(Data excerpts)
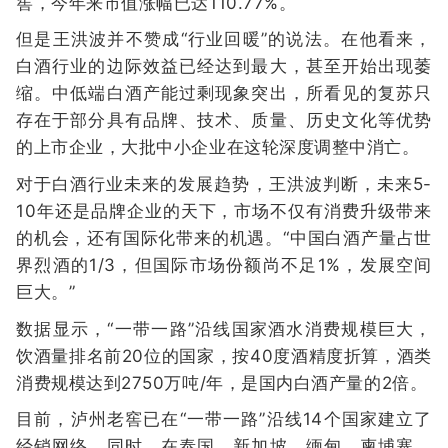
窖，今年来市值涨幅已达110.77%。
但是王洪波并不赞成“行业回暖”的说法。在他看来，
白酒行业的边际效益已经达到最大，甚至开始出现萎
缩。中低端白酒产能过剩现象突出，所看见的复苏只
存在于部分具有品牌、技术、质量、历史文化等优势
的上市企业，大批中小企业在这轮深度调整中消亡。
对于白酒行业未来的发展趋势，王洪波判断，未来5-
10年还是品牌企业的天下，市场不仅有消费升级带来
的机会，还有国际化带来的机遇。“中国白酒产量占世
界烈酒的1/3，但国际市场份额尚不足1%，发展空间
巨大。”
数据显示，“一带一路”沿线国家酒水消费规模巨大，
饮酒量排名前20位的国家，按40度酒精度折算，酒类
消费规模达到2750万吨/年，是国内白酒产量的2倍。
目前，泸州老窖已在“一带一路”沿线14个国家建立了
经销网络。同时，在泰国、新加坡、缅甸、柬埔寨、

■ BRIEF: In the entries above, which lines hold the word "一带一路"? Copy them out.

■ TASK OUTPUT:
数据显示，“一带一路”沿线国家酒水消费规模巨大，
目前，泸州老窖已在“一带一路”沿线14个国家建立了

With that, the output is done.